- _Input_

◇ ◇ ◇ ◇

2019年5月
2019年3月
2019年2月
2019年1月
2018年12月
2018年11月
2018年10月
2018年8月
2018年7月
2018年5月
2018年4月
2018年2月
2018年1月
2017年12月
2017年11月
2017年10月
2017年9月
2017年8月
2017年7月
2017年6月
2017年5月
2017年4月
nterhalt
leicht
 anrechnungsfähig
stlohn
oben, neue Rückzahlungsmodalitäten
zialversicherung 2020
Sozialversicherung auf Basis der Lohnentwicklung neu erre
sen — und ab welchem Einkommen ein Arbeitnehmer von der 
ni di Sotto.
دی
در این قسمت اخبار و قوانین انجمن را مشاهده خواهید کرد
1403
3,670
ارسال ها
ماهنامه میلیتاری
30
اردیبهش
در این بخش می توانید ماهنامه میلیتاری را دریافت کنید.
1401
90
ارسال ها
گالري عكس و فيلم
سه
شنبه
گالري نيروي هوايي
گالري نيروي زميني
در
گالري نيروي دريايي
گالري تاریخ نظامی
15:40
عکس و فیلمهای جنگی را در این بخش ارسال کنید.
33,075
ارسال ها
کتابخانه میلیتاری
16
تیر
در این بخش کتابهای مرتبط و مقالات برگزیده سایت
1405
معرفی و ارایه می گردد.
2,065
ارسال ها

◇ ◇ ◇ ◇

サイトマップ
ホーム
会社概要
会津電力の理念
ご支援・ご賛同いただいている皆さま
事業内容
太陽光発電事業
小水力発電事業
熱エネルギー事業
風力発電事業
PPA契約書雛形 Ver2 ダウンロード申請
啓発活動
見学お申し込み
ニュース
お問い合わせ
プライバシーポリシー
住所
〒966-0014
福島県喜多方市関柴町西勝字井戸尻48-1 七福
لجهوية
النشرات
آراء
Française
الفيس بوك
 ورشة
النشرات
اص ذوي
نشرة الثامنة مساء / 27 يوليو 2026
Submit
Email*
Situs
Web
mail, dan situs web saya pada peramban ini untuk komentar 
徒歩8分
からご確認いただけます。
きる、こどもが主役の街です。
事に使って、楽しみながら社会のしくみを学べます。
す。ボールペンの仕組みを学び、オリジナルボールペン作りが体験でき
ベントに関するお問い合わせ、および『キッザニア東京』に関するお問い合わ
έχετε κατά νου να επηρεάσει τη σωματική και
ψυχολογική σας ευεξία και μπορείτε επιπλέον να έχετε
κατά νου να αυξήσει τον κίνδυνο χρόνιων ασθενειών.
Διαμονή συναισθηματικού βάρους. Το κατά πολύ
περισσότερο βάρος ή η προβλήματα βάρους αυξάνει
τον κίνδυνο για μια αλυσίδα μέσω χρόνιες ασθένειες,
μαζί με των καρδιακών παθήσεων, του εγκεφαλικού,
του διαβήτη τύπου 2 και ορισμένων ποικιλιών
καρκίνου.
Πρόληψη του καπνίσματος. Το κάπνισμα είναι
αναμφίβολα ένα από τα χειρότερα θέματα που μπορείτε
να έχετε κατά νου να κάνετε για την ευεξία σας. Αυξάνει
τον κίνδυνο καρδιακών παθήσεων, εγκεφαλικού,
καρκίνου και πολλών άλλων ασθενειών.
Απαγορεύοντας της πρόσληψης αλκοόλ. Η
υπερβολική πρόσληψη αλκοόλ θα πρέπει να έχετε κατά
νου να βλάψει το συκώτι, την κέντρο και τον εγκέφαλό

◇ ◇ ◇ ◇

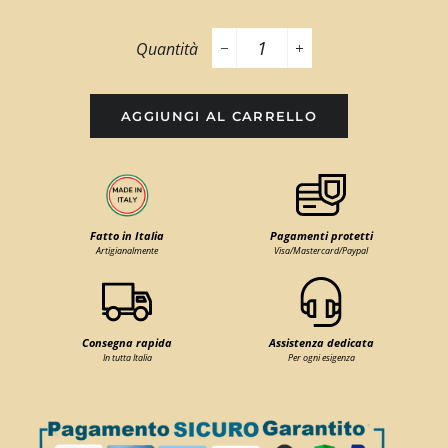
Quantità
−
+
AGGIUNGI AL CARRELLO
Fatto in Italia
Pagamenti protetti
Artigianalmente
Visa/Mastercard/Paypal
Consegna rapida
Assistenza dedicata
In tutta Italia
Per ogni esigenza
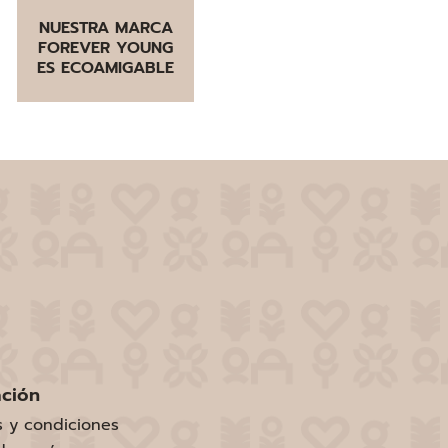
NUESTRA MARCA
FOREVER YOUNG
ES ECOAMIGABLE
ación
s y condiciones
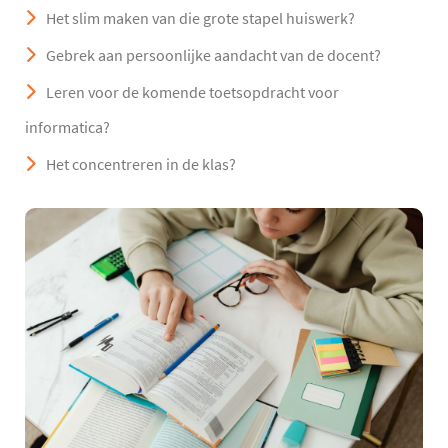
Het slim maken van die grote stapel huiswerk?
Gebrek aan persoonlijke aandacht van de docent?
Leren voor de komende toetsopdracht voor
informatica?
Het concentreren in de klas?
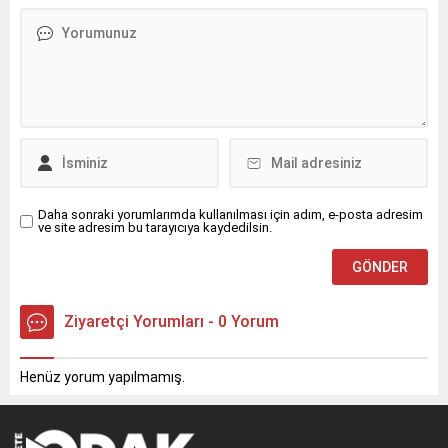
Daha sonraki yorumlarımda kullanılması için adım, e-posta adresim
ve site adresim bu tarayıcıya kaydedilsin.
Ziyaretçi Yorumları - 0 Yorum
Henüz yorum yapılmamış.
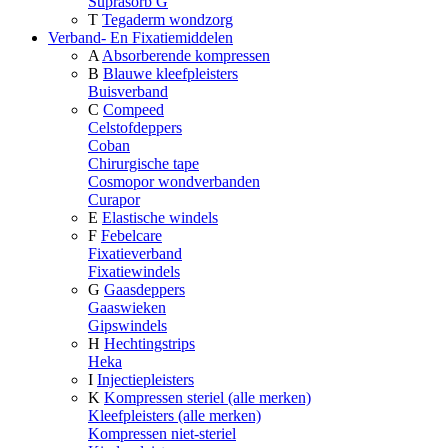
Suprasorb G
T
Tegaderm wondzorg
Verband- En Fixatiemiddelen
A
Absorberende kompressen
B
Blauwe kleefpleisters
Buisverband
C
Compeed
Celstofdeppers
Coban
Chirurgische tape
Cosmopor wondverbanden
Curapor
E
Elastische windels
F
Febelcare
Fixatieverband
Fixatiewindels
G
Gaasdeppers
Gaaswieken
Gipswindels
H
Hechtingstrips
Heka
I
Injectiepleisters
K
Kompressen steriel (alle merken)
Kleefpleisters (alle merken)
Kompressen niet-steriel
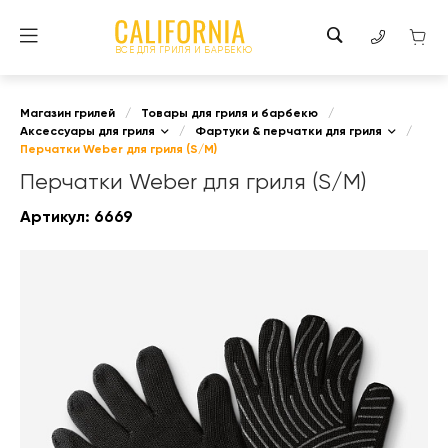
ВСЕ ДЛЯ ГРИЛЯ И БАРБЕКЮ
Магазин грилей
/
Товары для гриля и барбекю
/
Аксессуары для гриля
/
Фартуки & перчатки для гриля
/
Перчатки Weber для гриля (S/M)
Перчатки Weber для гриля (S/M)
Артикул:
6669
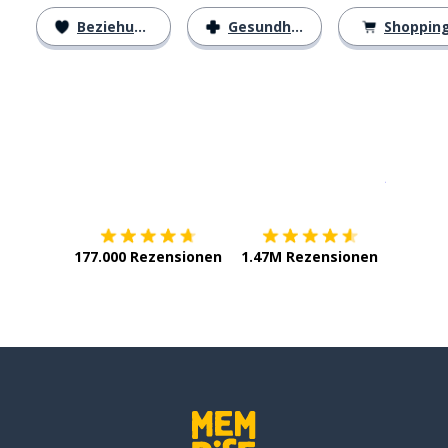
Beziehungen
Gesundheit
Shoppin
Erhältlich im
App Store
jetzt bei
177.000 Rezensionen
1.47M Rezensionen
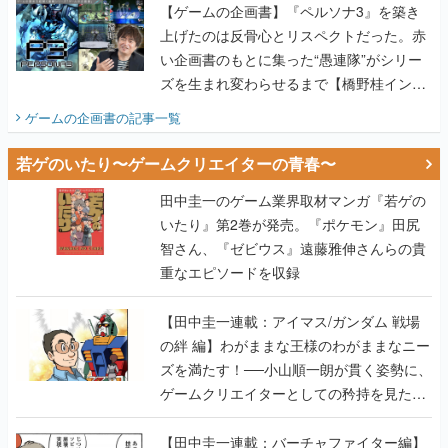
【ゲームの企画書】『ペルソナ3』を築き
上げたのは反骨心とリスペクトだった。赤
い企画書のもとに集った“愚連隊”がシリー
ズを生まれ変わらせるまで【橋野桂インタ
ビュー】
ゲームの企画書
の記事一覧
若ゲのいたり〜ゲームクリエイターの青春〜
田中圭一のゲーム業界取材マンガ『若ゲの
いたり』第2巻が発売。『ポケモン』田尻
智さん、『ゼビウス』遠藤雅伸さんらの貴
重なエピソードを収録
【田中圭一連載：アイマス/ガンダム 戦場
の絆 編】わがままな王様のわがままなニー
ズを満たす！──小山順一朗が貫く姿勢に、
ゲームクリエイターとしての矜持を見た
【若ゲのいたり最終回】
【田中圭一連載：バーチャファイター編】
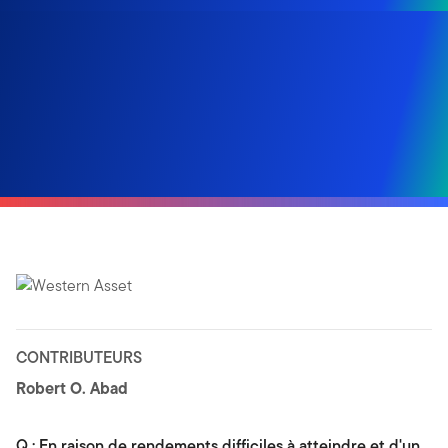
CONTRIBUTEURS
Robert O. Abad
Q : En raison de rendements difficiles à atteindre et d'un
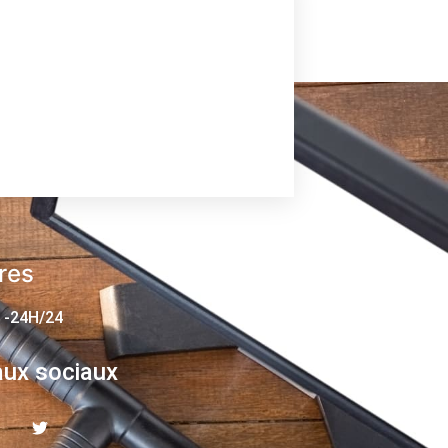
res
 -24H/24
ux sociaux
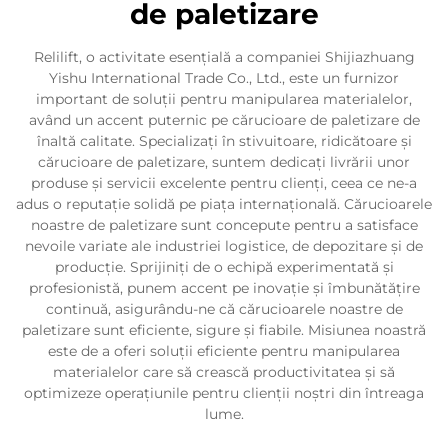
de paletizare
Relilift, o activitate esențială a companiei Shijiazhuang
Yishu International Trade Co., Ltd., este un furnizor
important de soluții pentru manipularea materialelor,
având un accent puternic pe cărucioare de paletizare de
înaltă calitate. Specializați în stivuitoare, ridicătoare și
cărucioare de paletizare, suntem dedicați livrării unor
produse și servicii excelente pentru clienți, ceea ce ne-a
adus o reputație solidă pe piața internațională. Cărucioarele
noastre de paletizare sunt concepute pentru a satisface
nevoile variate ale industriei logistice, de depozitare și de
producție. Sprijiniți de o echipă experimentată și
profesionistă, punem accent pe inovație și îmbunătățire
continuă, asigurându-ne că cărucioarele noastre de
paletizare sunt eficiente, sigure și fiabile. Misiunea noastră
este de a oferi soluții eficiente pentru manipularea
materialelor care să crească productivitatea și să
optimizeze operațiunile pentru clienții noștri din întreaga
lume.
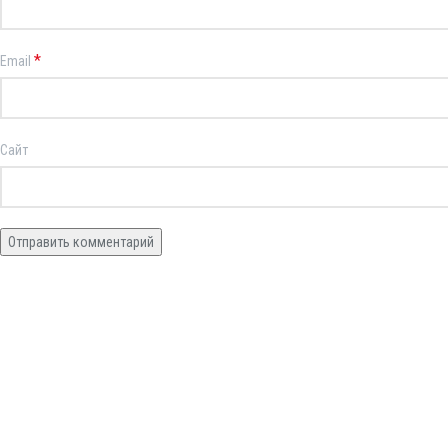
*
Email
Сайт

◇ ◇ ◇ ◇

- _Task item_
Count every line of the material above that includes "ευεξία", giving the total without any other words.

- _Exercise result_
2